An integral part of Kaprow’s happenings was to put the audience into the mix, and to have them talk about it afterwards. For 18 Happenings in 6 Parts, audience members were given instructions to follow over the course of the event. There was no place in the room for a disinterested observer. Out near Agua Dulce in the California high desert, the same would hold true. In Publicity, participants would play the part of the media or be mediated.

For the reinvention of the work, students and faculty attempted to update the event with current technologies. Wood two-by-fours used at the original event would be accompanied by metal studs at the reinvention. The part of the score that called for videotaping and playback would be updated with current consumer technologies for capturing images and viewing them. As people entered Vasquez Rocks, they were given an address to send pictures and videos taken with their mobile phones. The stills and video would post instantly to a web log created for “Kaprow’s Publicity 2008.” On site, a high-speed Internet connection was established, and a laptop allowed participants to view the mediated depiction on-line and in real time.

These updates in technologies were fairly well in keeping with Kaprow’s own practice of mixing things up. His seminal work Yard—originally created in the courtyard of the Martha Jackson Gallery—had been radically transformed when reinvented by Kaprow himself. Rather than appearing like a three-dimensional Jackson Pollock made of tires, an iteration of Yard in Italy left the tires on their racks and the floor bare.

For a reinvention of 18 Happening in 6 parts after Kaprow’s death, carpenters scored the MDF flooring used to recreate the look of the original loft space, matching it to the photographic documentation. For the faculty, students, and alumni of CalArts involved in Publicity, they more concerned about the potential risks of a too-faithful reproduction. In Valencia, there was little interest in creating a Happening that seemed more like a Civil War reenactment. Kaprow biographer Jeff Kelley held a similar view. At an informal discussion after the event, he told participants that the term reinvention was a curatorial conceit, one that Kaprow wasn’t particularly fond of. Like the score for a string quartet, the focus should be on the reading and playing of the score, not the outfits or superfluous elements from the original production.

Looking back at the historical record, there were tempting events to recreate that weren’t part of the score.

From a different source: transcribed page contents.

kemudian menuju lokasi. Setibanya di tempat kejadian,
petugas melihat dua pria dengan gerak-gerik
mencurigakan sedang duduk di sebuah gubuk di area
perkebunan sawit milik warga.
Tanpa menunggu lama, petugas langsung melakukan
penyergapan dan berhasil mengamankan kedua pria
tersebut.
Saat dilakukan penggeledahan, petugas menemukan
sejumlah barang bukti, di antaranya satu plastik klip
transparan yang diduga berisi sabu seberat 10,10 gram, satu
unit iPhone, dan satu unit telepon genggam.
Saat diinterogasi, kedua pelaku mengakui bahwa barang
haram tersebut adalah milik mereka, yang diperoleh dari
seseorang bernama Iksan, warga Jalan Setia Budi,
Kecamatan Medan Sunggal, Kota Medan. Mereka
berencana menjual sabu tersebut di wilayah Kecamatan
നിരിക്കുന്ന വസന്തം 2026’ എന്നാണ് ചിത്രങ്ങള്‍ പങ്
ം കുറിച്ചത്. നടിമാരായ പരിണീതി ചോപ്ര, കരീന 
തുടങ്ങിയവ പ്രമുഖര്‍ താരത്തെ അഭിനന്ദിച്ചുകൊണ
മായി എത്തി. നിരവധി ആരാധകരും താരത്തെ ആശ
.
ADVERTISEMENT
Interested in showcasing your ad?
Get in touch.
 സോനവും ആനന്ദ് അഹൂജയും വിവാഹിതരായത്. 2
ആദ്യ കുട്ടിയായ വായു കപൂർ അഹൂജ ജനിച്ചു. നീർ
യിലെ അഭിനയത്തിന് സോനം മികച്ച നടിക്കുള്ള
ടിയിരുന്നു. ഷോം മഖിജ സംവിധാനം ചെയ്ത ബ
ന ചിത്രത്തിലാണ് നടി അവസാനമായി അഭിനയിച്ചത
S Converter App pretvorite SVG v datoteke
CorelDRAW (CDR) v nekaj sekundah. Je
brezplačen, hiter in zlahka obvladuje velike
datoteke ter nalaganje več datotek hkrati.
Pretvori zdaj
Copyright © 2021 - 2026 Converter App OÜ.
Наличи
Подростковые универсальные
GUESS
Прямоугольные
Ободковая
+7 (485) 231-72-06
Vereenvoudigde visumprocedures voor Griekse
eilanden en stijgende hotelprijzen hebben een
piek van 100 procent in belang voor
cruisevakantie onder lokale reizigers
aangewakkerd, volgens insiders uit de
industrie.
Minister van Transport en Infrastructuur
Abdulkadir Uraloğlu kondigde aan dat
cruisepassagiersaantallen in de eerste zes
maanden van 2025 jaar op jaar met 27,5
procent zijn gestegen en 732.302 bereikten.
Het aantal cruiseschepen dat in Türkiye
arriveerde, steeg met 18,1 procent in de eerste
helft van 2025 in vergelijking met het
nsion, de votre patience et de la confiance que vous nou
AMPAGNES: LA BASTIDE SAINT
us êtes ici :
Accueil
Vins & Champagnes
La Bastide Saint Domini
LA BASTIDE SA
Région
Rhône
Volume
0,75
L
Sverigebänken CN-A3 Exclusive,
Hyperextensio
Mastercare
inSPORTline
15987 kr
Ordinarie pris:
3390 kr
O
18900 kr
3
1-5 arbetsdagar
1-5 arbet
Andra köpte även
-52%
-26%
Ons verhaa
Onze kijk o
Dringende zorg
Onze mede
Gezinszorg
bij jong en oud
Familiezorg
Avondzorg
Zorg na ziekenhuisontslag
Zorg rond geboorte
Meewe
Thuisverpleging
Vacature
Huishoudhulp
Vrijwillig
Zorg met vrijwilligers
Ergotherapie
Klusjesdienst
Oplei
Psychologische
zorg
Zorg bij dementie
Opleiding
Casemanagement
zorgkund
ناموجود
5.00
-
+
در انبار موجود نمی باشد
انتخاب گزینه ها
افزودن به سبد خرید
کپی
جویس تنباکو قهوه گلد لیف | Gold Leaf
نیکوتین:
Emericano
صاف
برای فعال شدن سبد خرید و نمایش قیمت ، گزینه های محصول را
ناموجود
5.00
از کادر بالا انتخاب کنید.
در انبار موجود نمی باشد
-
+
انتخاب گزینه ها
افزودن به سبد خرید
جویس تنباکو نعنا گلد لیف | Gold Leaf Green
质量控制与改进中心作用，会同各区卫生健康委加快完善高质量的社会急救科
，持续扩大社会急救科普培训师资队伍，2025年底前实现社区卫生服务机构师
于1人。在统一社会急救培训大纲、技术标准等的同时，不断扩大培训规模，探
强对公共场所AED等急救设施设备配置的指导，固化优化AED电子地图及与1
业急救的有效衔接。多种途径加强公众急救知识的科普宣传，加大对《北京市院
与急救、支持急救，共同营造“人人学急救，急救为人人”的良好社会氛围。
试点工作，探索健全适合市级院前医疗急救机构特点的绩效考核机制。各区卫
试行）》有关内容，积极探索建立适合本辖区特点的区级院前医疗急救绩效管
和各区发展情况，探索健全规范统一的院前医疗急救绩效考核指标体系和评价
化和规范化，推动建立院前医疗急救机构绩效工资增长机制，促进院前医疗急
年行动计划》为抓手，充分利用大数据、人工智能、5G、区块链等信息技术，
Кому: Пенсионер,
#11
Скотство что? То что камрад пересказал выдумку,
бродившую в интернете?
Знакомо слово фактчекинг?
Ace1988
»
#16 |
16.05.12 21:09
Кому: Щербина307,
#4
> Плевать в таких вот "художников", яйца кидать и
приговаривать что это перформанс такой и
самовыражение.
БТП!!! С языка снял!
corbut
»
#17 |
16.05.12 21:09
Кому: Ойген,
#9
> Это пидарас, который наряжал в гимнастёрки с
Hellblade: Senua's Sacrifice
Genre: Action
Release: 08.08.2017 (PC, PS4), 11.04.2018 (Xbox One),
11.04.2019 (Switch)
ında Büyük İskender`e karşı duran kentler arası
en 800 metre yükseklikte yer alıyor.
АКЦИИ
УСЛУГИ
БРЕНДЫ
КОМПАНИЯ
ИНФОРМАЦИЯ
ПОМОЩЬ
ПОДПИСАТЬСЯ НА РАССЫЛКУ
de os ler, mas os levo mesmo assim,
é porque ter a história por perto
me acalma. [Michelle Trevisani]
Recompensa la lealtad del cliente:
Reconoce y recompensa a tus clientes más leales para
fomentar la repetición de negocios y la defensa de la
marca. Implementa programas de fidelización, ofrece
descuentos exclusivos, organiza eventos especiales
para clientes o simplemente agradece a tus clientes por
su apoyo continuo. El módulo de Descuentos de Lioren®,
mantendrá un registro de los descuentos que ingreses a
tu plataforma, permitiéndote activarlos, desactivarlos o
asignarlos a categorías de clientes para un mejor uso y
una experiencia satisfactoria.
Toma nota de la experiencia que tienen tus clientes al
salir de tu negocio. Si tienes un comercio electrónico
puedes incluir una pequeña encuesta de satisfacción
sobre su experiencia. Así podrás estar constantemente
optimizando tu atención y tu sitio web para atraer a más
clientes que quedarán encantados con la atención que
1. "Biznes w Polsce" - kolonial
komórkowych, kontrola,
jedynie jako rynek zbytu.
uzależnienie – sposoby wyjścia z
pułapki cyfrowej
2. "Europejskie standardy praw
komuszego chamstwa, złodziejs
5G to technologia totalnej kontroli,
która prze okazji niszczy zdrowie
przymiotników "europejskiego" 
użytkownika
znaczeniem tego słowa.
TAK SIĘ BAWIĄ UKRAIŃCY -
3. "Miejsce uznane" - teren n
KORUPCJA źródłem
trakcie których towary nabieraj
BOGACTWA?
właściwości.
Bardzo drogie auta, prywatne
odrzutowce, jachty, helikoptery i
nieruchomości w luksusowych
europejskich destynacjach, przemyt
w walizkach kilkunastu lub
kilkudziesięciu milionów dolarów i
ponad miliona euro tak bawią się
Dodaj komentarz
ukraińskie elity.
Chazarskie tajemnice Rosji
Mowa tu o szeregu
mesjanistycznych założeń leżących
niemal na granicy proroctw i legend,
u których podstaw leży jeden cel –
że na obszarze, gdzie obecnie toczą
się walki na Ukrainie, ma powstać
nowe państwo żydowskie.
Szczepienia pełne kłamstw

As Tom Mcdonough tells the story, "Publicity was to involve groups of students in competing building activities out in the California desert, but this plan was sabotaged by the intervention of a renegade group of students in ski masks who drove up and threatened to set the whole scene ablaze. Only the concerted opposition of some of Kaprow's pupils thwarted their plan, with the progressive teacher now forced into the uncomfortable role of enforcer of law and order. The limits of the genre had become all too clear." It could very well be that these hijinks were the impetus to transition to his more intimate scale works.

If no renegades showed their faces in 2008, the same can’t be said of their nemesis, the blameless administrator. Filming permits were acquired; a park ranger and fire marshal kept watch, and a MOCA representative was present, scurrying about to have releases signed. Meanwhile, participants focused on the tasks at hand, improvising structures amid the sandstone boulders.

The last line of Publicity’s score says that the day’s activities continue until sunset or, “Until everyone gets tired,” which coincidentally happed as the park rangers were locking the park at six in the evening. The group headed over to an Agua Dulce Mexican diner for drinks and discussion. Jeff Kelley—who also participated in the original version—talked about the notable differences. In 1970 the Portapaks were a novel technology. So much so, those students were probably seeing themselves depicted on video for the first time. Folks became incredibly self-conscious, which was Kaprow’s intent.

Thirty-eight years later, the video camera (or cell-phone camera for that matter) has become so ubiquitous that the current crop of students has become inured to their effect. Released from the fluorescent lights and marathon doses of critical inquiry, the CalArts students took to the fresh air and sunlight and enjoyed a day of supervised play—a comfortable and familiar context for American children raised in the 90’s. For them, the mediated image taking became less of an intrusion into their psychic space, than an opportunity to foist the duties of documentation onto someone else. Publicity indeed.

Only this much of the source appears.